Public Payers News

URAC Stresses Accreditation in Medicare Physician Fee Schedule

In a letter to CMS, the nonprofit URAC discussed the importance of accreditation within the Medicare Physician Fee Schedule proposed rule.

By Vera Gruessner

This past July, the Centers for Medicare & Medicaid Services (CMS) released revisions to the Medicare Physician Fee Schedule for next year and placed the proposed rule on the Federal Register for display. CMS called on for payers, providers, and other healthcare organizations to submit comments regarding the changes to the Medicare Physician Fee Schedule.

Telemedicine Quality Screening

The nonprofit organization URAC submitted comments to CMS in August regarding the quality screening and accreditation that could be used by CMS in revising payment policies under the Medicare Physician Fee Schedule. The letter sent to CMS Acting Administrator Andrew Slavitt details the importance of ensuring quality is as high in telehealth services as in-person patient care as well as the need to enforce accreditation in managed care, pharmacy benefit management, disease management, and wellness programs.

Aaron Turner-Phifer, Director of Government Relations and Policy at URAC, spoke with HealthPayerIntelligence.com to provide more information regarding the organization’s Medicare Physician Fee Schedule comments.

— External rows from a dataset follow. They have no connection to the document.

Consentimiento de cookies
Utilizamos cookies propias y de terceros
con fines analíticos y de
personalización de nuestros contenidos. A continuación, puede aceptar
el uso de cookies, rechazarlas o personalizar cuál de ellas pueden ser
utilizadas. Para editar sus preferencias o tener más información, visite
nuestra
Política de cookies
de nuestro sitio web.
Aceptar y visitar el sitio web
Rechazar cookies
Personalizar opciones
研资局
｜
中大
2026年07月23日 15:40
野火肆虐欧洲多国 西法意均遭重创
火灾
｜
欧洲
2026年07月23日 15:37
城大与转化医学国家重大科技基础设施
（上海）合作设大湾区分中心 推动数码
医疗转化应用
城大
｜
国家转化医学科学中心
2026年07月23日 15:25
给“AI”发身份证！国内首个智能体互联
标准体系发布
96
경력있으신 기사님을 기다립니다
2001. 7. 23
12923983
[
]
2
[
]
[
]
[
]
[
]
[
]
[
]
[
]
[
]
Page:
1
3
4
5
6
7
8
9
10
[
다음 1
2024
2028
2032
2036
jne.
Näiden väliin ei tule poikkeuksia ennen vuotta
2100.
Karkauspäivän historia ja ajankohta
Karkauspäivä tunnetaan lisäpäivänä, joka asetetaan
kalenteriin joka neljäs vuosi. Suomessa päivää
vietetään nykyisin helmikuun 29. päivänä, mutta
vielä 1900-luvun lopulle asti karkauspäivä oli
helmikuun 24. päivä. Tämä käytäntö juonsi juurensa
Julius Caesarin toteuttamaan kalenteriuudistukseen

When asked about key quality accreditation guidelines that URAC supports for CMS oversight in the revised Medicare Physician Fee Schedule, Turner-Phifer responded, “We’ve got two dozen or more accreditation programs that run the gamut of all the way from a simple provider-led organization or a specialty pharmacy to all the way to an ACO or a health plan. One of the things that we tried to stress and highlight in our letter to CMS is that if you’re going to go the path of screening contracted providers and suppliers in Medicare Advantage, there are quality initiatives in the industry that have years of track record that CMS can rely on.”

“One of the things that we believe here at URAC is that, where possible, we should be able to ease the administrative burden on practitioners and managed care organizations alike with the idea that it will save costs for both the patients and taxpayers,” Turner-Phifer continued. “Any place that we can align efforts to meet that and maintain quality for the patient should be something that we work together toward. This seems to be an area where accreditation is important like telehealth accreditation, case management, disease management, pharmacy benefit accreditation that CMS could rely on.”

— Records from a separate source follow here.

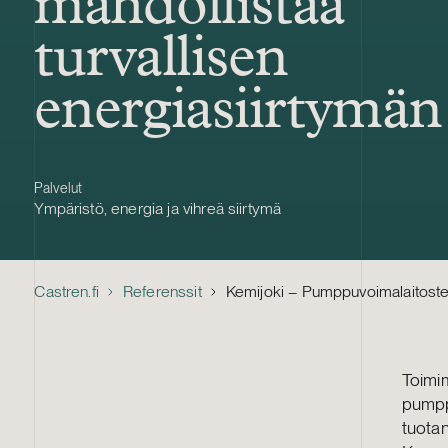
mahdollistaa
turvallisen
energiasiirtymän
Palvelut
Ympäristö, energia ja vihreä siirtymä
Castren.fi
Referenssit
Kemijoki – Pumppuvoimalaitosten
Toimi
pumpp
tuota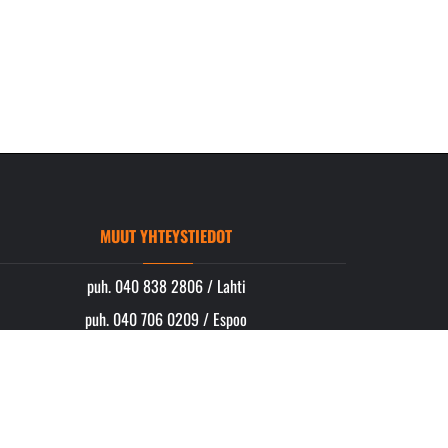
MUUT YHTEYSTIEDOT
puh. 040 838 2806 / Lahti
puh. 040 706 0209 / Espoo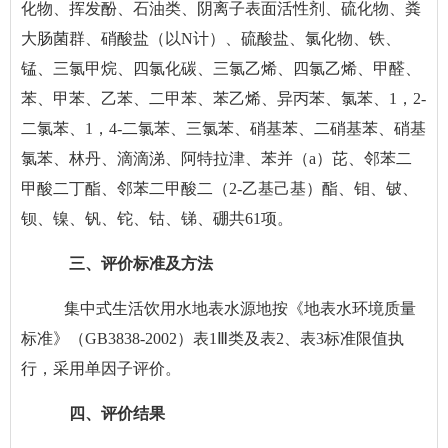
化物、挥发酚、石油类、阴离子表面活性剂、硫化物、粪
大肠菌群、硝酸盐（以N计）、硫酸盐、氯化物、铁、
锰、三氯甲烷、四氯化碳、三氯乙烯、四氯乙烯、甲醛、
苯、甲苯、乙苯、二甲苯、苯乙烯、异丙苯、氯苯、1，2-
二氯苯、1，4-二氯苯、三氯苯、硝基苯、二硝基苯、硝基
氯苯、林丹、滴滴涕、阿特拉津、苯并（a）芘、邻苯二
甲酸二丁酯、邻苯二甲酸二（2-乙基己基）酯、钼、铍、
钡、镍、钒、铊、钴、锑、硼共61项。
三、评价标准及方法
集中式生活饮用水地表水源地按《地表水环境质量
标准》（
GB3838-2002）表1Ⅲ类及表2、表3标准限值执
行，采用单因子评价。
四、评价结果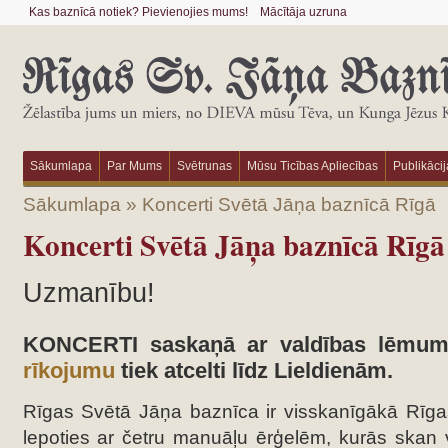
Kas baznīcā notiek? Pievienojies mums!
Mācītāja uzruna
Sākumlapa
Par Mums
Svētrunas
Mūsu Ticības Apliecības
Publikācij
Sākumlapa
»
Koncerti Svētā Jāņa baznīcā Rīgā
Koncerti Svētā Jāņa baznīcā Rīgā
Uzmanību!
KONCERTI saskaņā ar valdības lēm
rīkojumu
tiek atcelti līdz Lieldienām.
Rīgas Svētā Jāņa baznīca ir visskanīgākā Rīgas
lepoties ar četru manuāļu ērģelēm, kurās skan v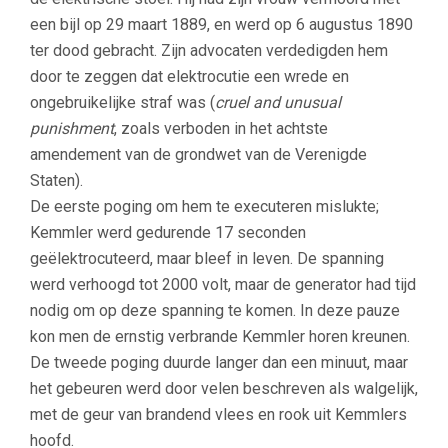
een bijl op 29 maart 1889, en werd op 6 augustus 1890
ter dood gebracht. Zijn advocaten verdedigden hem
door te zeggen dat elektrocutie een wrede en
ongebruikelijke straf was (
cruel and unusual
punishment
, zoals verboden in het achtste
amendement van de grondwet van de Verenigde
Staten).
De eerste poging om hem te executeren mislukte;
Kemmler werd gedurende 17 seconden
geëlektrocuteerd, maar bleef in leven. De spanning
werd verhoogd tot 2000 volt, maar de generator had tijd
nodig om op deze spanning te komen. In deze pauze
kon men de ernstig verbrande Kemmler horen kreunen.
De tweede poging duurde langer dan een minuut, maar
het gebeuren werd door velen beschreven als walgelijk,
met de geur van brandend vlees en rook uit Kemmlers
hoofd.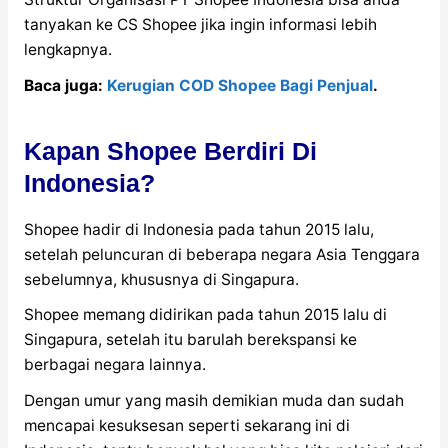
tanyakan ke CS Shopee jika ingin informasi lebih
lengkapnya.
Baca juga:
Kerugian COD Shopee Bagi Penjual
.
Kapan Shopee Berdiri Di
Indonesia?
Shopee hadir di Indonesia pada tahun 2015 lalu,
setelah peluncuran di beberapa negara Asia Tenggara
sebelumnya, khususnya di Singapura.
Shopee memang didirikan pada tahun 2015 lalu di
Singapura, setelah itu barulah berekspansi ke
berbagai negara lainnya.
Dengan umur yang masih demikian muda dan sudah
mencapai kesuksesan seperti sekarang ini di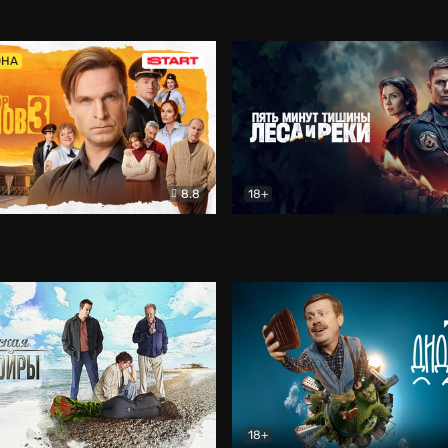
5)
Комедия
Олдскул
Комедия
ОНА
8.8
18+
Гаврилов
Комедия
Пять минут тишины
Детек
18+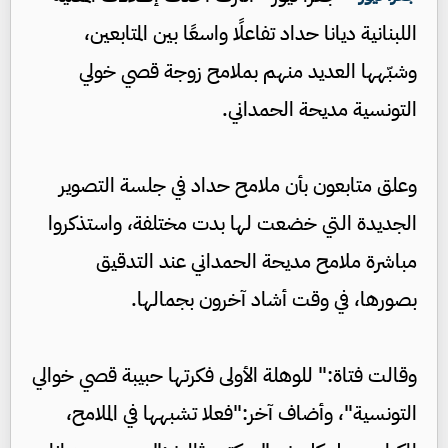
اللبنانية ديانا حداد تفاعلًا واسعًا بين المتابعين،
وشبّهها العديد منهم بملامح زوجة قصي خولي
التونسية مديحة الحمداني.
وعلق متابعون بأن ملامح حداد في جلسة التصوير
الجديدة التي خضعت لها بدت مختلفة، واستذكروا
مباشرة ملامح مديحة الحمداني عند التدقيق
بصورها، في وقت أشاد آخرون بجمالها.
وقالت فتاة:" للوهلة الأولى فكرتها حبيبة قصي خوالي
التونسية"، وأضاف آخر:"فعلا تشبهها في الملامح،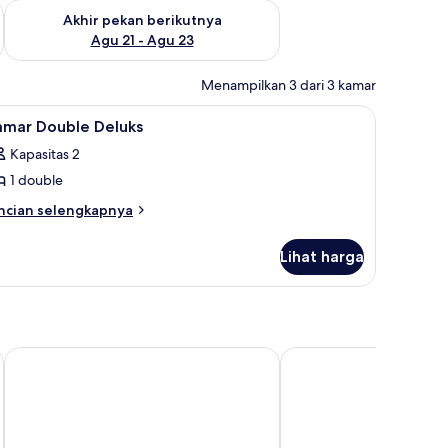
 ini Agu 14 - Agu 16
Periksa ketersediaan untuk akhir pekan berikutnya Agu 21 - A
Akhir pekan berikutnya
Agu 21 - Agu 23
Menampilkan 3 dari 3 kamar
ihat
Meja kerja
5
amar Double Deluks
emua
Kapasitas 2
oto
1 double
ntuk
amar
ncian
ncian selengkapnya
bih
ouble
njut
eluks
Lihat harga
tuk
amar
uble
luks
Lombok Raya Hotel
Hotel Bidari Lombok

Turner-Phifer went on to explain that URAC understands CMS’ reasoning behind the new Medicare Physician Fee Schedule proposed rules. First, CMS is looking to “protect the integrity” of the Medicare program itself. Secondly, the rulings are looking to improve patient safety and keep patients out of harm’s way, said Aaron Turner-Phifer. Finally, he mentioned how URAC can help the agency quality screening of providers and suppliers.

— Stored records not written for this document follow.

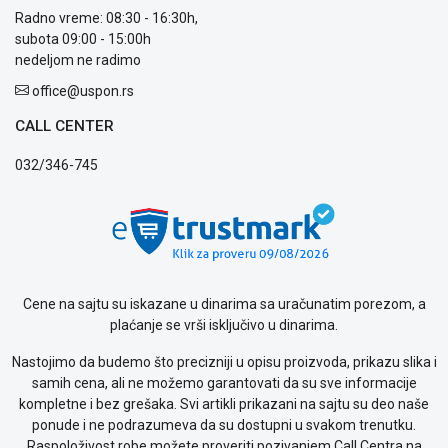
prijava
Radno vreme: 08:30 - 16:30h,
kvara
subota 09:00 - 15:00h
Politika
nedeljom ne radimo
privatnosti
office@uspon.rs
Politika
o
CALL CENTER
kolačićima
Provera
032/346-745
garancije
OUTLET
Kontakt
WEB
KREDIT
Cene na sajtu su iskazane u dinarima sa uračunatim porezom, a
plaćanje se vrši isključivo u dinarima.
Nastojimo da budemo što precizniji u opisu proizvoda, prikazu slika i
samih cena, ali ne možemo garantovati da su sve informacije
kompletne i bez grešaka. Svi artikli prikazani na sajtu su deo naše
ponude i ne podrazumeva da su dostupni u svakom trenutku.
Raspoloživost robe možete proveriti pozivanjem Call Centra na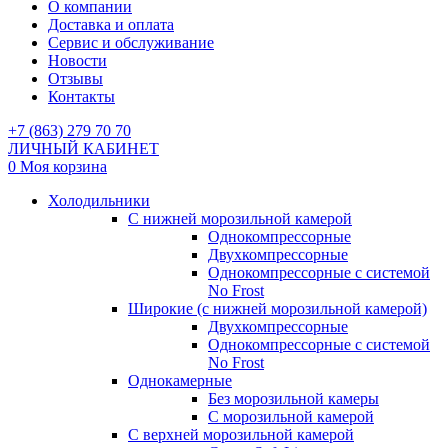
О компании
Доставка и оплата
Сервис и обслуживание
Новости
Отзывы
Контакты
+7 (863) 279 70 70
ЛИЧНЫЙ КАБИНЕТ
0
Моя корзина
Холодильники
С нижней морозильной камерой
Однокомпрессорные
Двухкомпрессорные
Однокомпрессорные с системой
No Frost
Широкие (с нижней морозильной камерой)
Двухкомпрессорные
Однокомпрессорные с системой
No Frost
Однокамерные
Без морозильной камеры
С морозильной камерой
С верхней морозильной камерой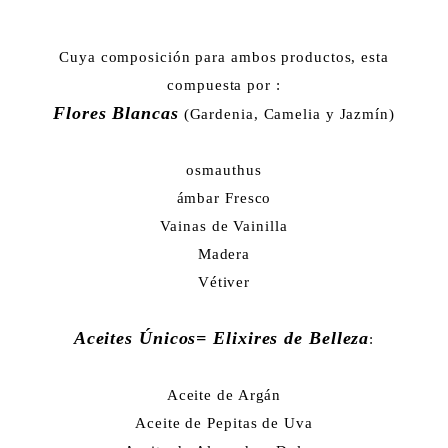
Cuya composición para ambos productos, esta
compuesta por :
Flores Blancas
(Gardenia, Camelia y Jazmín)
osmauthus
ámbar Fresco
Vainas de Vainilla
Madera
Vétiver
Aceites Únicos= Elixires de Belleza
:
Aceite de Argán
Aceite de Pepitas de Uva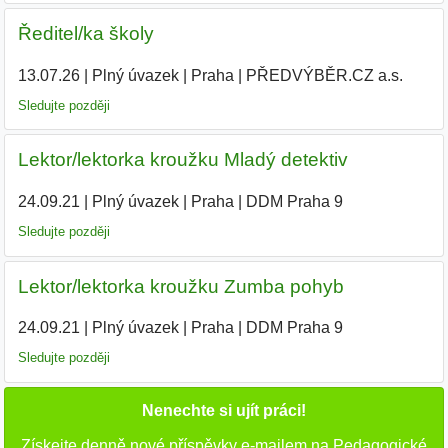
Ředitel/ka školy
13.07.26
|
Plný úvazek
|
Praha
|
PŘEDVÝBĚR.CZ a.s.
Sledujte později
Lektor/lektorka kroužku Mladý detektiv
24.09.21
|
Plný úvazek
|
Praha
|
DDM Praha 9
Sledujte později
Lektor/lektorka kroužku Zumba pohyb
24.09.21
|
Plný úvazek
|
Praha
|
DDM Praha 9
Sledujte později
Nenechte si ujít práci!
Získejte denně nové příspěvky e-mailem na Pedagogické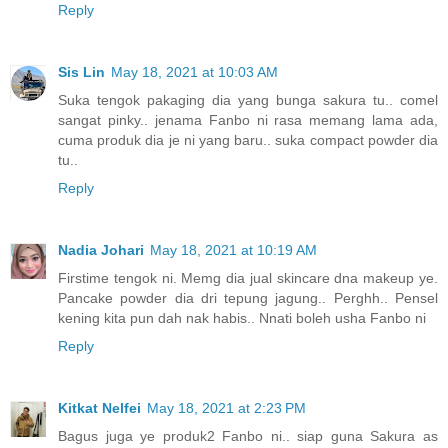
Reply
Sis Lin
May 18, 2021 at 10:03 AM
Suka tengok pakaging dia yang bunga sakura tu.. comel
sangat pinky.. jenama Fanbo ni rasa memang lama ada,
cuma produk dia je ni yang baru.. suka compact powder dia
tu..
Reply
Nadia Johari
May 18, 2021 at 10:19 AM
Firstime tengok ni. Memg dia jual skincare dna makeup ye.
Pancake powder dia dri tepung jagung.. Perghh.. Pensel
kening kita pun dah nak habis.. Nnati boleh usha Fanbo ni
Reply
Kitkat Nelfei
May 18, 2021 at 2:23 PM
Bagus juga ye produk2 Fanbo ni.. siap guna Sakura as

As previously mentioned, the URAC letter noted the importance of accreditation within the telemedicine sphere. When asked about quality screening of telehealth and which guidelines CMS should incorporate, Turner-Phifer answered, “We actually launched, at the beginning of this year, telehealth accreditation. This is a pretty robust set of standards that we have. This could be used for either commercial entities that are providing telehealth services directly to a consumer or this could be health systems that are utilizing telehealth within their system to deliver care.”

“Our accreditation program looks at the operations that these organizations have in place to ensure that they have the appropriate credentials for their physicians, a secure way to communicate and deliver encrypted data, and some consumer safeguards around confidentiality in place to protect the integrity of the care they’re providing,” he added. “If CMS is going down the route of enrolling contractors of Medicare Advantage, one of the groups that might fall into this category are telehealth providers contracted with Medicare Advantage plans.”

According to an issue brief from URAC, the future of telehealth implementation will likely be driven by changes in reimbursement structures for these technology-based healthcare services. With a greater shift toward value-based care reimbursement, telehealth coverage from Medicare, Medicaid, and private insurance markets are more likely to expand.

When asked what steps CMS can take to work with suppliers to improve patient safety and health outcomes while cutting costs in the new value-based care environment, Turner-Phifer explained, “From our perspective as an accreditor, some of the things that CMS has already taken steps on for value-based care include engaging stakeholders in MACRA implementation and engaging providers in the core measure set collaborative that they announced in February.”

“CMS could take steps by trying to reduce some of the burden and focus quality efforts  around some core clinical measures. Those are positive steps in the right direction,” he continued. “I think Medicare Advantage’s role in MACRA implementation and the larger CMS efforts around value are critical. As much as an accreditor is looking at working with the very same group of people that CMS is working with, I think we have an opportunity as an industry to come together with CMS and accreditors and continue to focus those quality initiatives.”

“By leveraging an independent accreditor, you have the opportunity to reduce some of the administrative burden and allow CMS to focus on the critical issues that demand oversight while leveraging third party accreditors to do some of the other validation of operations,” he concluded.